Devletin doğal gaz ve elektrik fiyatlarında makul fiyat ayarlamaları yaptığına işaret eden Nebati, şunları kaydetti:
"Akaryakıtta eşel mobil sistemini uygulamaktadır. Buna göre, hanehalkının kullandığı elektrik fiyatı vergi ve fonlar dahil yıllık yüzde 29,1 artarak kilovat- saat başına 91,7 kuruşa yükselmiştir. Nitekim mevcut durumda ülkemizdeki elektrik fiyatları Almanya-Fransa ve İtalya gibi ülkelere göre megavat- saat başına 30-40 avro daha düşüktür. 2022 yılı bütçe teklifinde de yoksul ailelere elektrik tüketim desteği kapsamında 2,4 milyar lira ödenek ayrılmıştır.
Hane halkının kullandığı doğalgaz fiyatı da vergi ve dağıtım bedelleri dahil yıllık yüzde 19,8 artarak standart metreküp başına 2,24 TL'ye yükselmiştir. Bu artış oranı ile Yunanistan, İtalya ve Fransa gibi bir çok AB ülkesinin gerisindeyiz. Akaryakıtta 2021 yılı 15 Eylül'e kadar Bakanlığımız 37,4 milyar TL gelirden feragat ederek akaryakıt fiyatlarının fahiş oranlarda artmasını engellemiştir. Bu feragatin yıl sonunda 58,5 milyar TL'ye ulaşması tahmin edilmektedir."

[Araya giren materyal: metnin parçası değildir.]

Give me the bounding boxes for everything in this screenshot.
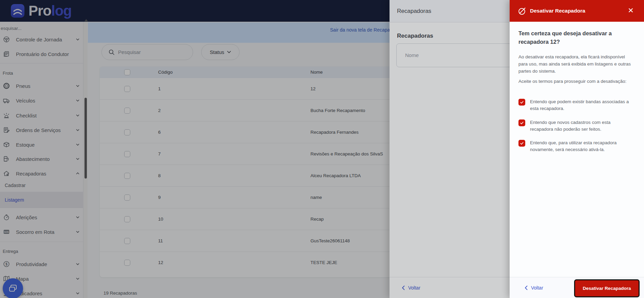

İngiltere'de benzin tedarik sıkıntısı ve Avrupa doğalgaz tedarik endişeleri gündemi meşgul ederken Türkiye'nin Azerbaycan ile 11 milyar metreküplük tedarik anlaşması imzaladığını hatırlatan Nebati, Türkiye'nin enerji tedariki konusunda avantajlı olduğunu, 2023 yılında Karadeniz gazının hanelere ulaşacağını bildirdi.

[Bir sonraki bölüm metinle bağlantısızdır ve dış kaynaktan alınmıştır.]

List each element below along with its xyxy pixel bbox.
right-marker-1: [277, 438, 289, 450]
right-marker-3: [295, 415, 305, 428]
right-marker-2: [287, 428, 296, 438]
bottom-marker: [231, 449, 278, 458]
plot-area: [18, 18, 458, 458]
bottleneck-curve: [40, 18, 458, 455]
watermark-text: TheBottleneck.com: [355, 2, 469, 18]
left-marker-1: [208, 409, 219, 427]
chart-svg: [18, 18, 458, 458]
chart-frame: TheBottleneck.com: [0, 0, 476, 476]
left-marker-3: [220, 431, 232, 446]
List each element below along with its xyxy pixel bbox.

"(Mali Eylem Görev Gücü'nün 'gri liste' kararı) Hakkaniyetten uzak bir karardır"
Nebati, salgın ile birlikte küresel borç toplamının 282 trilyon dolara ulaşarak tarihin en yüksek seviyesini gördüğünü belirterek, "Uluslararası Finans Enstitüsü'nün (IIF) Küresel Borç İzleme Raporu'na göre, Türkiye ekonominin her bir bileşeninde düşük borçluluk düzeyine sahiptir. Geçen yılın 15 Mayıs'ında 84,4 milyar dolar olan TCMB brüt rezervlerimiz 125,7 milyar dolara ulaşmıştır." dedi.
Mali Eylem Görev Gücü'nün (FATF) Türkiye'yi "gri liste"ye almasına da değinen Nebati, FATF'ın kararının hakkaniyetten uzak bir karar olduğunu, bu hatalı kararın düzeltilmesi için gereken adımların ivedilikle atılacağını vurguladı.
Nebati, Cumhurbaşkanı Erdoğan'ın Afrika ziyaretine de değinerek, "Bu ziyaretler, Türkiye'nin sadece ekonomik iş birliğini önceleyen bir perspektifle değil, daha kapsayıcı dış politika vizyonu kapsamında değerlendirilmelidir. Bu bağlamda, Türkiye'nin Afrika politikası, çoğu Batı ülkesinin aksine, sadece ekonomik fırsatları kollayan bir düsturla değil, kıtanın insani, sosyal ve ekonomik kalkınmasına katkıda bulunmayı amaçlayan stratejik bir yaklaşımla biçimlenmektedir." diye konuştu.